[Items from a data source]
------------------------------------------------

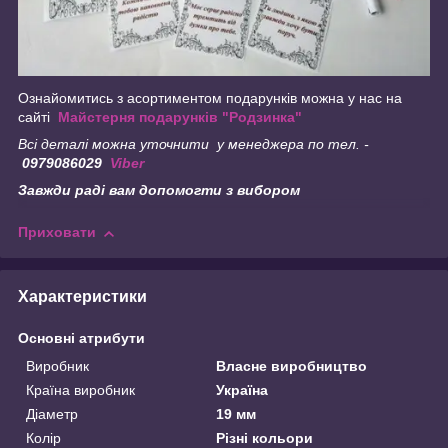
Ознайомитись з асортиментом подарунків можна у нас на
сайті
Майстерня подарунків "Родзинка"
Всі деталі можна уточнити у менеджера по тел. -
0979086029
Viber
Завжди раді вам допомогти з вибором
Приховати
Характеристики
Основні атрибути
Виробник
Власне виробництво
Країна виробник
Україна
Діаметр
19 мм
Колір
Різні кольори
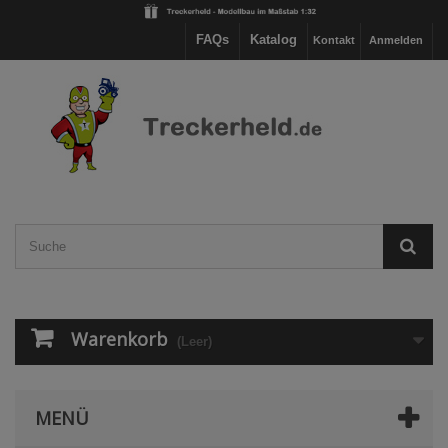
FAQs
Katalog
Kontakt
Anmelden
Warenkorb
(Leer)
MENÜ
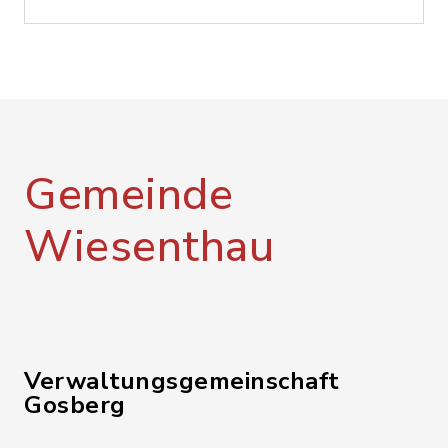
Gemeinde
Wiesenthau
Verwaltungsgemeinschaft
Gosberg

------------------------------------------------

Task details
Please go through the data above and copy each line containing the word "подарунків".

Solution
Ознайомитись з асортиментом подарунків можна у нас на
Майстерня подарунків "Родзинка"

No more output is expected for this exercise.